* PROBLEM STATEMENT
In the entries below, begin at the line with "de bloei of" and stop after the line with "noteront, que ce poisson à jambe n'"; output those lines exactly and omit the pictures.
___
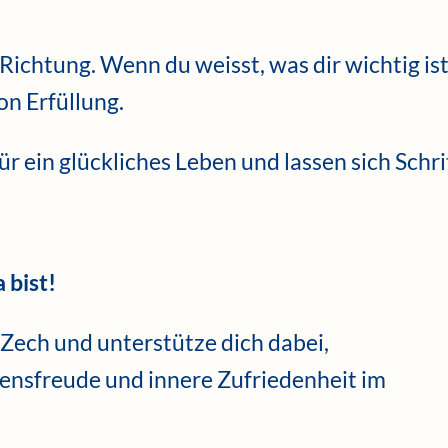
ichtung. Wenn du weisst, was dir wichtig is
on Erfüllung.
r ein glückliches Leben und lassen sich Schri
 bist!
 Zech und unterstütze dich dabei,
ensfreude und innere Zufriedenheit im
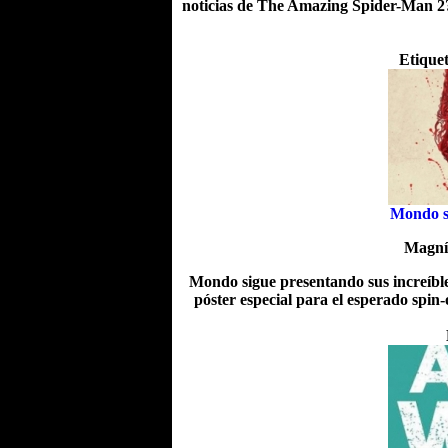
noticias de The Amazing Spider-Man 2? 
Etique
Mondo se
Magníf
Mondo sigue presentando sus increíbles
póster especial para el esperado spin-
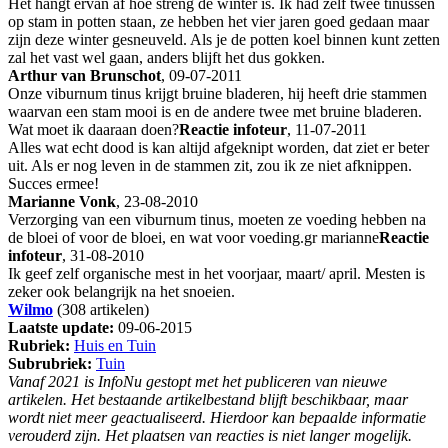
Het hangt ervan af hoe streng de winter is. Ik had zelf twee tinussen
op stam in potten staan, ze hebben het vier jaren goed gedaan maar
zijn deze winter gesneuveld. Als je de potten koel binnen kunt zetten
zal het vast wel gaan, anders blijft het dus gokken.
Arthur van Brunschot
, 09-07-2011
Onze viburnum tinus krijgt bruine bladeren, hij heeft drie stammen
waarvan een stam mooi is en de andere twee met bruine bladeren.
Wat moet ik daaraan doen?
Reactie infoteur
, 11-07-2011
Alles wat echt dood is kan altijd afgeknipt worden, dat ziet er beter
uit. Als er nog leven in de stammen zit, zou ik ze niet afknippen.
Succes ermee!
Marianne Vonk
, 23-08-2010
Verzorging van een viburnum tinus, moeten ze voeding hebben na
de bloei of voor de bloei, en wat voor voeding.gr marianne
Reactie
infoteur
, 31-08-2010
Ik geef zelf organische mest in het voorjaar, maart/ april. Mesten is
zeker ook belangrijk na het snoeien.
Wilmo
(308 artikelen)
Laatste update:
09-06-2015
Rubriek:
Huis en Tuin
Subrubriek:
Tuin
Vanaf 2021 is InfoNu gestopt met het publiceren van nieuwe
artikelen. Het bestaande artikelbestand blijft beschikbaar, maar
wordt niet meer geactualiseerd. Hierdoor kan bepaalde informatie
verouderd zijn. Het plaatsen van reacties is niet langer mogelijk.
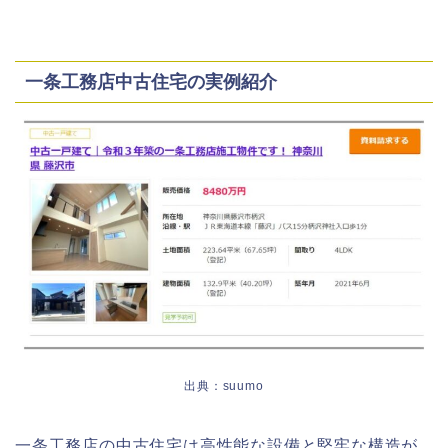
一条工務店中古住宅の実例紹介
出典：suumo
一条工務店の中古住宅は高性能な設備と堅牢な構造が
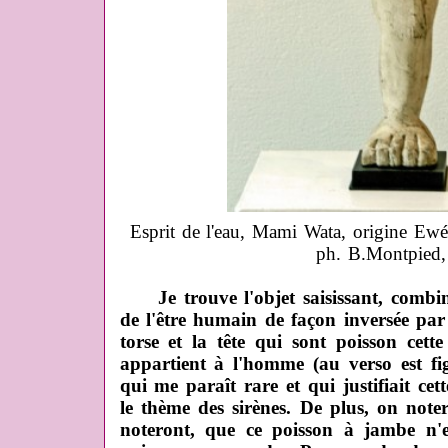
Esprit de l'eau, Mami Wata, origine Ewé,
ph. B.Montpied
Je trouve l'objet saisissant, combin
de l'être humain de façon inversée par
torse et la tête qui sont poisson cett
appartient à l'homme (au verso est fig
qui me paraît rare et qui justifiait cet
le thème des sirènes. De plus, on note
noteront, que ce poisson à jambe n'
___
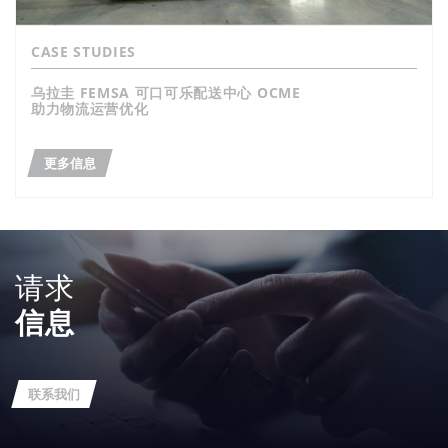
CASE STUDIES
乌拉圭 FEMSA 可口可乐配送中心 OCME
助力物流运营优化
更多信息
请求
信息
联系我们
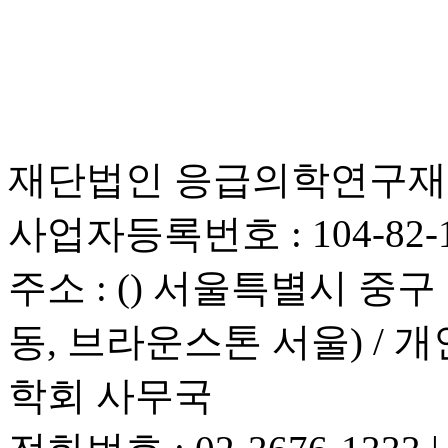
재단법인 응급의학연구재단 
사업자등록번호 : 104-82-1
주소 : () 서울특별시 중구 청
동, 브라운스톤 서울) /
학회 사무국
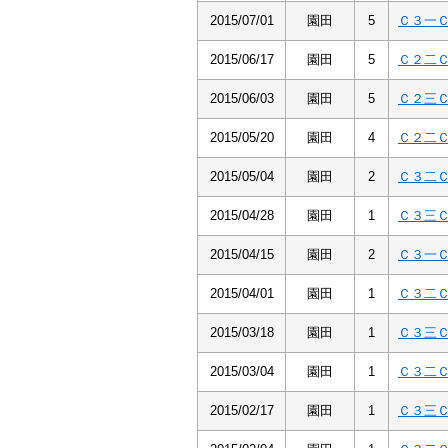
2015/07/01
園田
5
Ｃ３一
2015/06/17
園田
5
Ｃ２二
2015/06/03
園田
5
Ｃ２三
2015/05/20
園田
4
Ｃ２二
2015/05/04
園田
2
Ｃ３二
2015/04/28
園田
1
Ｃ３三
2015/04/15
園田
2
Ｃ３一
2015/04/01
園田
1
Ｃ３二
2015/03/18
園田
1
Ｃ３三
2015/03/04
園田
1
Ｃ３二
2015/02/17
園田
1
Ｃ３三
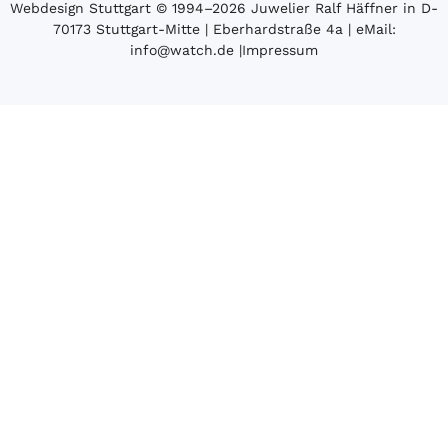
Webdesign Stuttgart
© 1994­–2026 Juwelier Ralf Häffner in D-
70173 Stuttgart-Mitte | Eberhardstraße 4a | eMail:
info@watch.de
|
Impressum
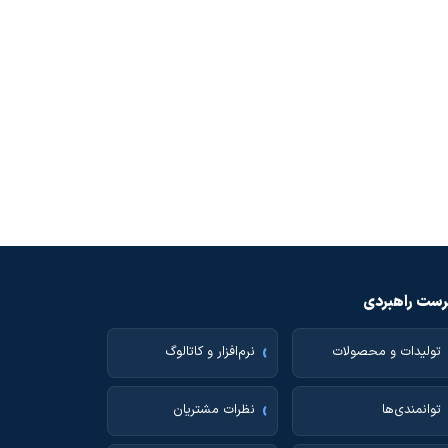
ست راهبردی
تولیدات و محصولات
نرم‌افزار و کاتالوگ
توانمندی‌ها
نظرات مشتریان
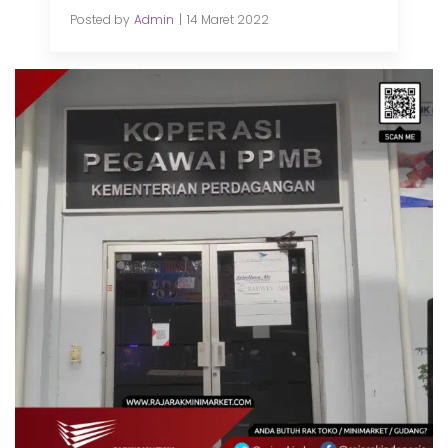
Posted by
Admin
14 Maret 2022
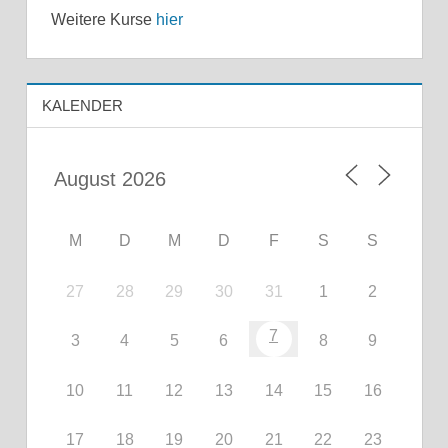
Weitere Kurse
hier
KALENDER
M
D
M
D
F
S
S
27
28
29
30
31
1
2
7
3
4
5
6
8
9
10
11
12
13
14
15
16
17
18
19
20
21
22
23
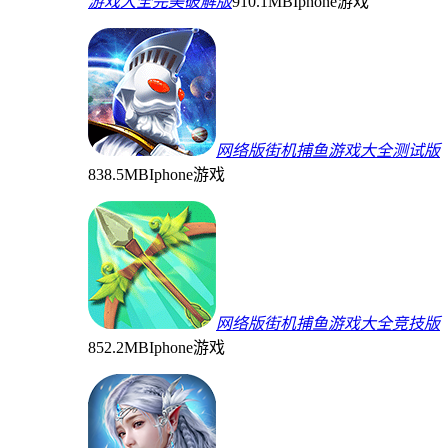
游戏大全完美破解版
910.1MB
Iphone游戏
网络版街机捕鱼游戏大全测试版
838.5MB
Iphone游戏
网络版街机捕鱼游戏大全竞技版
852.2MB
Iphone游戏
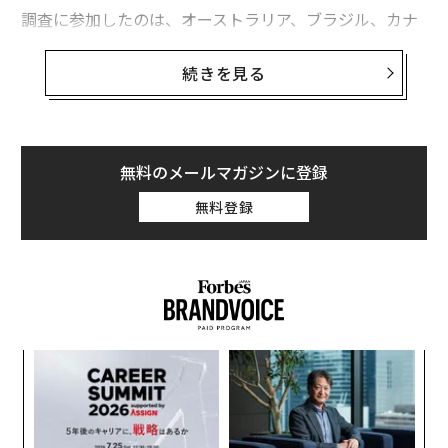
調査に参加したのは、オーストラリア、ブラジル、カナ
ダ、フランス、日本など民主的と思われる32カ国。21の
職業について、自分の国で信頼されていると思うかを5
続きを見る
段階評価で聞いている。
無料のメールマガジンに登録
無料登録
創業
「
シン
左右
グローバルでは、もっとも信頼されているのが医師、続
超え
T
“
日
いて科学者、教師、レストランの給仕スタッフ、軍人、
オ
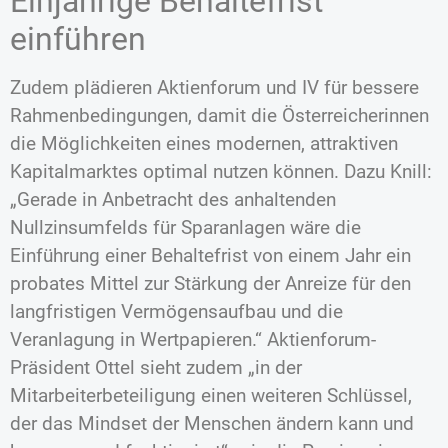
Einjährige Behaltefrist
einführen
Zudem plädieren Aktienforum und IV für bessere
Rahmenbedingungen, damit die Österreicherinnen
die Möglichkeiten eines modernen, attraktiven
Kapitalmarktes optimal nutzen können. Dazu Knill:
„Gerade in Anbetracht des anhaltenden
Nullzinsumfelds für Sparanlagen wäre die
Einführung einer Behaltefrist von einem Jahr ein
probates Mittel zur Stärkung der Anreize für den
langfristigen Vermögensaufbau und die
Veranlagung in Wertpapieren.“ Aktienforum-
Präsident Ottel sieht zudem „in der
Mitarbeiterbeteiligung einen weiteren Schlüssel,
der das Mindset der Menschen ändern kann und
___
* OUTPUT BELOW
de bloei of voor de bloei, en wat voor voeding.gr marianne
Reactie
infoteur
, 31-08-2010
Ik geef zelf organische mest in het voorjaar, maart/ april. Mesten is
zeker ook belangrijk na het snoeien.
Wilmo
(308 artikelen)
Laatste update:
09-06-2015
Rubriek:
Huis en Tuin
Subrubriek:
Tuin
Vanaf 2021 is InfoNu gestopt met het publiceren van nieuwe
artikelen. Het bestaande artikelbestand blijft beschikbaar, maar
wordt niet meer geactualiseerd. Hierdoor kan bepaalde informatie
verouderd zijn. Het plaatsen van reacties is niet langer mogelijk.
一条工務店中古住宅の実例紹介
出典：suumo
一条工務店の中古住宅は高性能な設備と堅牢な構造が
Esprit de l'eau, Mami Wata, origine Ewé,
ph. B.Montpied
Je trouve l'objet saisissant, combin
de l'être humain de façon inversée par
torse et la tête qui sont poisson cett
appartient à l'homme (au verso est fig
qui me paraît rare et qui justifiait cet
le thème des sirènes. De plus, on note
noteront, que ce poisson à jambe n'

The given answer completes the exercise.